3. Guessed variables determine which branch to take

**3-SAT** is a special case of SAT when each clause contains exactly 3 literals.

## Reducing 3SAT to Independent Set

Definition: A subset $S\subset V$ of vertices forms an **independent set** of a graph G = (V,E) if there are no edges between vertices in $S$.

**Independent Set**:
- Input: a graph G = (V,E)
- Goal: find the largest independent set (independent set with the most vertices)

**Independent Set as a Decision Problem**:
- Input: a graph G = (V,E) and a value g
- Goal: find an independent set with g vertices
- Now we can check in polynomial time that a possible solution S contains g vertices and the vertices are independent.

**Reduce 3SAT to Independent Set**
- Idea: turn a boolean formula with three literals per clause into a graph such that an independent set in the graph would correspond to a solution to the boolean formula.
- f(I): must transform an instance of 3SAT to an instance of independent set
    - Build a graph where each literal is a vertex. Each clause is transformed into a clique of three vertices, and then each literal $x$ is connected to its negation $\bar{x}$, if it is in the clause, by an edge. This is the graph G = (V,E) that is an input to the independent set as a decision problem.
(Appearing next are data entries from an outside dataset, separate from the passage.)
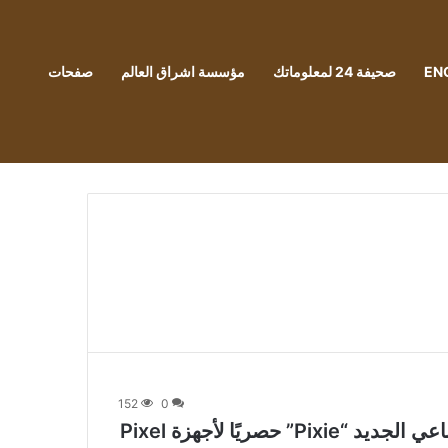
EN
صحيفة 24 لمعلوماتك
مؤسسة اشراق العالم
صفحات
152
0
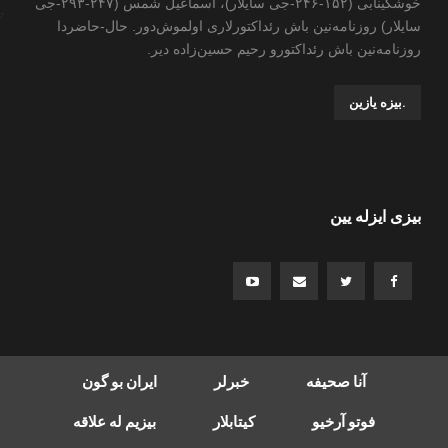
خوشگینابی (۱۵۲-۲۴۶-جی سایلار)، اسماعیل شمس (۲۴۷-۲۹۳-جی
سایلار) روزنامه‌نین باش رئداکتورلاری اولموش‌دور. حال-حاضردا
روزنامه‌نین باش رئداکتورو رحیم حسین‌زاده ‌دیر.
.بیزه یازین
بیزی ایزله یین
آنا صحیفه
خبرلر
ایران بو گون
فوتو آرخیو
کیتابلار
بیزیم له علاقه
The value, g, is the number of clauses.
- h(S): must transform a solution of independent set to a solution of 3SAT
    - If an independent set is found in the graph, then setting vertices selected to True will be the solution to the boolean formula. 
        - By construction of the graph, a literal $x$ and its negation $\bar{x}$ will not be set to true at the same time because they are connected, so would not result in an independent set. 
        - Because each clause was set as a clique, even the largest independent set can only have one literal from each clause can be set at a time. 
        - If a vertex from each clique is selected, the boolean formula is True.
        - If there is not a vertex from each clique, the boolean formula is False, and the solution to 3SAT is that no such assignment exists.
    - If no independent set is found, then the solution to 3SAT is that no such assignment exists.
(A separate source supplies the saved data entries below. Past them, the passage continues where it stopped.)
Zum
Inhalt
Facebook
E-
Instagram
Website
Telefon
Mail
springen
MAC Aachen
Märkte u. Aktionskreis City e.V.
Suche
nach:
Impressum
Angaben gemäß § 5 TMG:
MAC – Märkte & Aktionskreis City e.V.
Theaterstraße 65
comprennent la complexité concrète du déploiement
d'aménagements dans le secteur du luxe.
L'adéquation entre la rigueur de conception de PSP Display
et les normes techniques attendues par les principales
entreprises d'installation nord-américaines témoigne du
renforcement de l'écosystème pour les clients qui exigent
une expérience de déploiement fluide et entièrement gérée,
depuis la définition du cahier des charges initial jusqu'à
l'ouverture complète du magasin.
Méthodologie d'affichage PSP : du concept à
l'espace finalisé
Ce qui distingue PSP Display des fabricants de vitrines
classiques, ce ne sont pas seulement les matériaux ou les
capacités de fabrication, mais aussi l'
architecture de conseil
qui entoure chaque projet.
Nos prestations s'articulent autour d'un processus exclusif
## Reducing 3SAT to 3Color
(slides 352 - 353)

**3-color**:
- Input: a graph G = (V, E)
- Goal: assign each vertex a color such that no two vertices sharing an edge have the same color, or decide that such a coloring is not possible

**Reduce 3SAT to 3Color**:
- f(I): must turn a boolean formula into a graph.
    - Delcare the variables: a central vertex "o" exists. For each unique literal in the boolean formula, create a clique that is $x$, $\bar{x}$, and $o$. Further, create a clique that is $True$, $False$, and $o$. Choose colors for $True$, $False$, and $o$ that will be used in the next step.
    - Represent clauses: create a "gadget" for each cluase. Each gadget reuses 6 vertices from the declaration portion of the graph ($True$, $False$, $o$, and the three variables/negations in the clause). Each gadget also reuses the edges not between "o" and the literals.
    - [This link](http://web.math.ucsb.edu/~padraic/ucsb_2014_15/ccs_problem_solving_w2015/NPFinal2.pdf) was very helpful for visualizing this process.
    - This graph is colorable iff one of the literals is true, meaning the whole clause would be true.
    - The input to 3-color is each of the graphs created from the representing clauses step.
- h(S): must turn the solution to 3-color into the solution for 3-sat.
    - If each graph was 3-colorable using the pre-determined colors for $True$, $False$, and $o$, then the solution to 3-SAT is that literals colored the same color as $True$ should be set to True! If not each graph was 3-colorable, there is no solution to make the 3-SAT boolean true.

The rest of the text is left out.